We have extensive experience in printing with various materials and alloys. Don’t hesitate to contact us if you would like to learn more.

Additive manufacturing is generally divided into seven process categories (ISO/ASTM 52900:2021), each containing various technologies. The seven categories are:

1. Vat Polymerization (VPP): Vat Polymerization uses a liquid polymer, typically in the form of a photopolymer resin, which is cured layer by layer using a UV light or laser. VPP includes techniques such as Stereolithography (SLA) and Digital Light Processing (DLP). The process is known for producing high-resolution and detailed components with good surface quality.
2. Material Extrusion (MEX): Material Extrusion, also known as Fused Deposition Modeling (FDM) or Fused Filament Fabrication (FFF), involves melting and extruding a thermoplastic material through a nozzle to build up layers. This process is popular for both prototypes and functional parts, as it is cost-effective and relatively easy to use.
3. Powder Bed Fusion (PBF): Powder Bed Fusion includes techniques like Selective Laser Sintering (SLS) and Electron Beam Melting (EBM), where a powder material is melted and fused layer by layer using a laser or electron beam. The powder base enables high detail and durable parts, and the process is often used for both prototypes and end products in metal or plastic.
4. Material Jetting (MJT): Material Jetting is a process where small droplets of a liquid material, often a polymer or photopolymer resin, are deposited onto a build platform and cured with UV light. MJT allows for high levels of detail and can create complex geometries with multiple materials and colors in a single print.
5. Binder Jetting (BJT): Binder Jetting applies an adhesive binder to a powder material, layer by layer, to bind the particles together. Binder Jetting can be used with both metal and ceramic powders and is particularly effective for producing complex and large parts with good precision at relatively low cost.
6. Directed Energy Deposition (DED): Directed Energy Deposition involves melting and depositing material, typically in the form of powder or wire, onto a specified surface using an energy source like a laser or electron beam. This process is ideal for repairs and adding material to metal components, as well as for manufacturing large, high-strength parts.
7. Sheet Lamination (SHL): Sheet Lamination builds objects by cutting and bonding thin sheets of material, such as paper or plastic, layer by layer.

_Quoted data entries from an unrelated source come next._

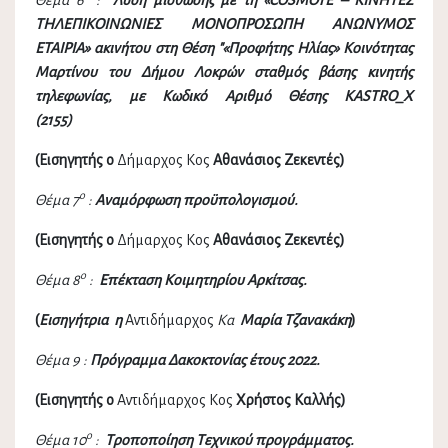
Θέμα 6
:
Λύση μίσθωσης με τη
«COSMOTE – ΚΙΝΗΤΕΣ
ΤΗΛΕΠΙΚΟΙΝΩΝΙΕΣ ΜΟΝΟΠΡΟΣΩΠΗ ΑΝΩΝΥΜΟΣ
ΕΤΑΙΡΙΑ»
ακινήτου στη Θέση "«Προφήτης Ηλίας» Κοινότητας
Μαρτίνου του Δήμου Λοκρών
σταθμός βάσης κινητής
τηλεφωνίας, με Κωδικό Αριθμό Θέσης KASTRO_X
(2155)
(Εισηγητής ο
Δήμαρχος Κος
Αθανάσιος Ζεκεντές)
ο
Θέμα 7
:
Αναμόρφωση προϋπολογισμού.
(Εισηγητής ο
Δήμαρχος Κος
Αθανάσιος Ζεκεντές)
ο
Θέμα 8
:
Επέκταση Κοιμητηρίου Αρκίτσας.
(
Εισηγήτρια η
Αντιδήμαρχος
Κα
Μαρία Τζανακάκη
)
Θέμα 9 :
Πρόγραμμα Δακοκτονίας έτους 2022.
(Εισηγητής ο
Αντιδήμαρχος Κος
Χρήστος Καλλής)
ο
Θέμα 10
:
Τροποποίηση Τεχνικού προγράμματος.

SHL includes techniques like Laminated Object Manufacturing (LOM). Sheet Lamination is commonly used to quickly create large, structurally stable parts.

The Application Center for Additive Manufacturing can assist you in selecting the process and technology that best align with your company's needs.

Additive manufacturing offers several strategic advantages for your company. This method enables the production of complex components with high precision and low material waste. By allowing production to take place closer to the customer, lead times can be reduced, and the need for transportation and storage is minimized. As a result, logistics costs are lowered, and the environmental impact is reduced through lower carbon emissions and more efficient resource utilization.

Additional benefits of additive manufacturing:

• Facilitates the use of bio-based or recycled materials.
• Enables quick production of spare parts or repairs for damaged components.
• Complex parts can be made in a single process, eliminating the need for assembly.
• Allows for the creation of lighter components.

Additive manufacturing makes it easier to quickly adapt to market changes and develop innovative solutions that were previously challenging to achieve.